ASSIGNED TASK: Below is a listing; write it out exactly and drop any images from it.
== == ==
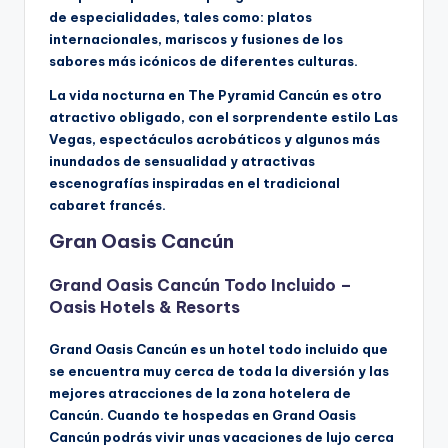
de especialidades, tales como: platos
internacionales, mariscos y fusiones de los
sabores más icónicos de diferentes culturas.
La vida nocturna en The Pyramid Cancún es otro
atractivo obligado, con el sorprendente estilo Las
Vegas, espectáculos acrobáticos y algunos más
inundados de sensualidad y atractivas
escenografías inspiradas en el tradicional
cabaret francés.
Gran Oasis Cancún
Grand Oasis Cancún Todo Incluido –
Oasis Hotels & Resorts
Grand Oasis Cancún es un hotel todo incluido que
se encuentra muy cerca de toda la diversión y las
mejores atracciones de la zona hotelera de
Cancún. Cuando te hospedas en Grand Oasis
Cancún podrás vivir unas vacaciones de lujo cerca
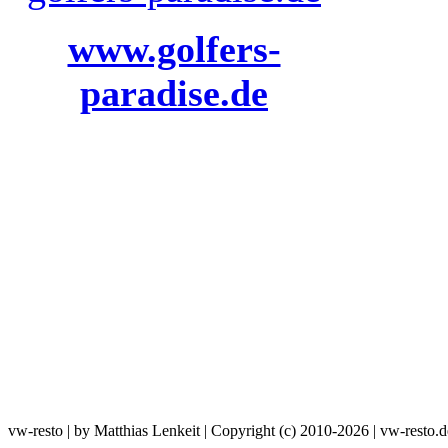
www.golfers-
paradise.de
vw-resto | by Matthias Lenkeit | Copyright (c) 2010-2026 | vw-resto.d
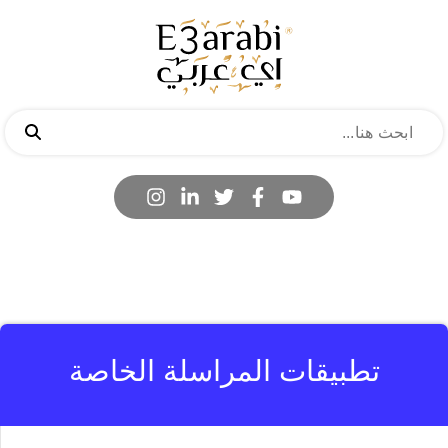
تطبيقات المراسلة الخاصة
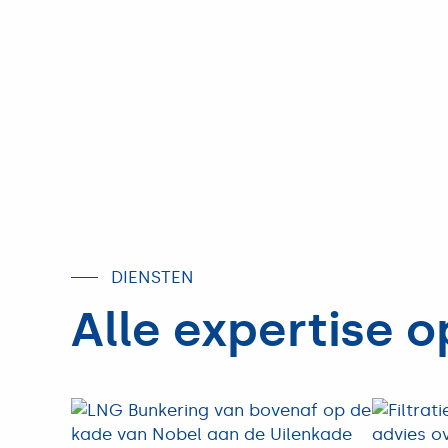
DIENSTEN
Alle expertise o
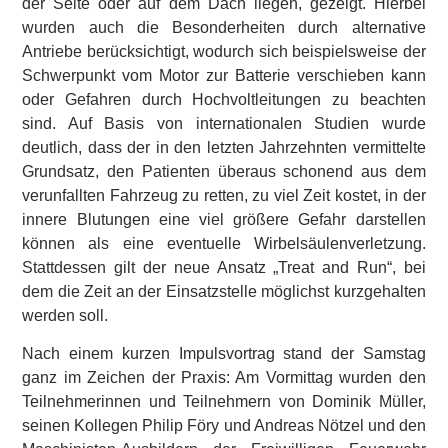
der Seite oder auf dem Dach liegen, gezeigt. Hierbei
wurden auch die Besonderheiten durch alternative
Antriebe berücksichtigt, wodurch sich beispielsweise der
Schwerpunkt vom Motor zur Batterie verschieben kann
oder Gefahren durch Hochvoltleitungen zu beachten
sind. Auf Basis von internationalen Studien wurde
deutlich, dass der in den letzten Jahrzehnten vermittelte
Grundsatz, den Patienten überaus schonend aus dem
verunfallten Fahrzeug zu retten, zu viel Zeit kostet, in der
innere Blutungen eine viel größere Gefahr darstellen
können als eine eventuelle Wirbelsäulenverletzung.
Stattdessen gilt der neue Ansatz „Treat and Run“, bei
dem die Zeit an der Einsatzstelle möglichst kurzgehalten
werden soll.
Nach einem kurzen Impulsvortrag stand der Samstag
ganz im Zeichen der Praxis: Am Vormittag wurden den
Teilnehmerinnen und Teilnehmern von Dominik Müller,
seinen Kollegen Philip Föry und Andreas Nötzel und den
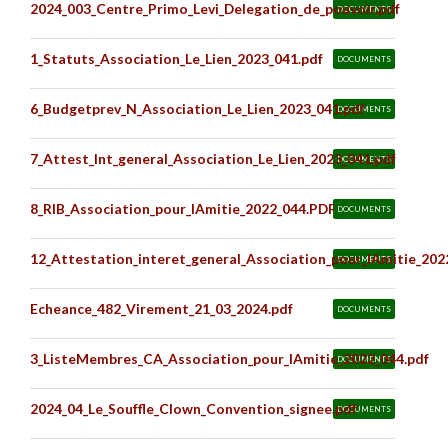
2024_003_Centre_Primo_Levi_Delegation_de_pouvoir.pdf
DOCUMENTS
1_Statuts_Association_Le_Lien_2023_041.pdf
DOCUMENTS
6_Budgetprev_N_Association_Le_Lien_2023_041.pdf
DOCUMENTS
7_Attest_Int_general_Association_Le_Lien_2023_041.pdf
DOCUMENTS
8_RIB_Association_pour_lAmitie_2022_044.PDF
DOCUMENTS
12_Attestation_interet_general_Association_pour_lAmitie_202
DOCUMENTS
Echeance_482_Virement_21_03_2024.pdf
DOCUMENTS
3_ListeMembres_CA_Association_pour_lAmitie_2022_044.pdf
DOCUMENTS
2024_04_Le_Souffle_Clown_Convention_signee.pdf
DOCUMENTS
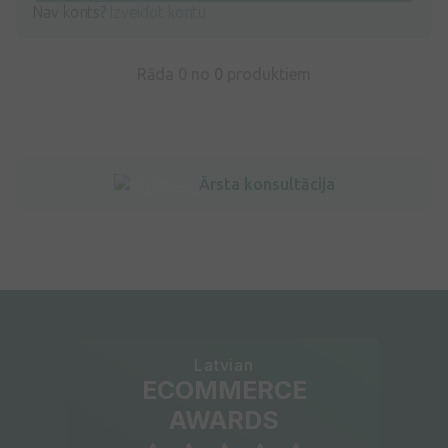
Nav konts?
Izveidot kontu
Rāda 0 no
0
produktiem
Ārsta konsultācija
Latvian
ECOMMERCE
AWARDS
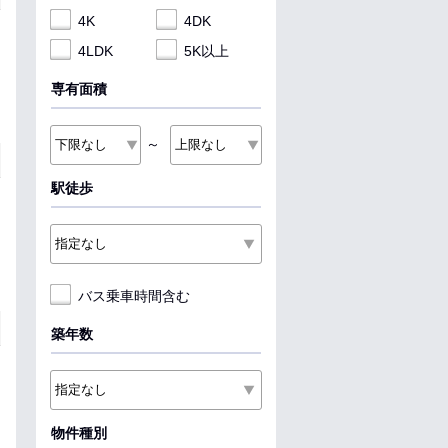
4K
4DK
4LDK
5K以上
専有面積
～
駅徒歩
バス乗車時間含む
築年数
物件種別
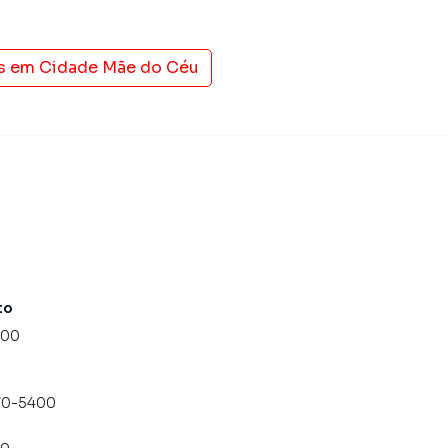
s em
Cidade Mãe do Céu
to
000
070-5400
co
== == ==
SOLUTION:
de especialidades, tales como: platos
internacionales, mariscos y fusiones de los
sabores más icónicos de diferentes culturas.
La vida nocturna en The Pyramid Cancún es otro
atractivo obligado, con el sorprendente estilo Las
Vegas, espectáculos acrobáticos y algunos más
inundados de sensualidad y atractivas
escenografías inspiradas en el tradicional
cabaret francés.
Gran Oasis Cancún
Grand Oasis Cancún Todo Incluido –
Oasis Hotels & Resorts
Grand Oasis Cancún es un hotel todo incluido que
se encuentra muy cerca de toda la diversión y las
mejores atracciones de la zona hotelera de
Cancún. Cuando te hospedas en Grand Oasis
Cancún podrás vivir unas vacaciones de lujo cerca
www.golfers-
paradise.de
vw-resto | by Matthias Lenkeit | Copyright (c) 2010-2026 | vw-resto.d
تطبيقات المراسلة الخاصة
DIENSTEN
Alle expertise o
der Seite oder auf dem Dach liegen, gezeigt. Hierbei
wurden auch die Besonderheiten durch alternative
Antriebe berücksichtigt, wodurch sich beispielsweise der
Schwerpunkt vom Motor zur Batterie verschieben kann
oder Gefahren durch Hochvoltleitungen zu beachten
sind. Auf Basis von internationalen Studien wurde
deutlich, dass der in den letzten Jahrzehnten vermittelte
Grundsatz, den Patienten überaus schonend aus dem
verunfallten Fahrzeug zu retten, zu viel Zeit kostet, in der
innere Blutungen eine viel größere Gefahr darstellen
können als eine eventuelle Wirbelsäulenverletzung.
Stattdessen gilt der neue Ansatz „Treat and Run“, bei
dem die Zeit an der Einsatzstelle möglichst kurzgehalten
werden soll.
Nach einem kurzen Impulsvortrag stand der Samstag
ganz im Zeichen der Praxis: Am Vormittag wurden den
Teilnehmerinnen und Teilnehmern von Dominik Müller,
seinen Kollegen Philip Föry und Andreas Nötzel und den
2024_003_Centre_Primo_Levi_Delegation_de_pouvoir.pdf
DOCUMENTS
1_Statuts_Association_Le_Lien_2023_041.pdf
DOCUMENTS
6_Budgetprev_N_Association_Le_Lien_2023_041.pdf
DOCUMENTS
7_Attest_Int_general_Association_Le_Lien_2023_041.pdf
DOCUMENTS
8_RIB_Association_pour_lAmitie_2022_044.PDF
DOCUMENTS
12_Attestation_interet_general_Association_pour_lAmitie_202
DOCUMENTS
Echeance_482_Virement_21_03_2024.pdf
DOCUMENTS
3_ListeMembres_CA_Association_pour_lAmitie_2022_044.pdf
DOCUMENTS
2024_04_Le_Souffle_Clown_Convention_signee.pdf
DOCUMENTS
Nav konts?
Izveidot kontu
Rāda 0 no
0
produktiem
Ārsta konsultācija
Latvian
ECOMMERCE
AWARDS
4K
4DK
4LDK
5K以上
専有面積
～
駅徒歩
バス乗車時間含む
築年数
物件種別
s em
Cidade Mãe do Céu
to
000
070-5400
co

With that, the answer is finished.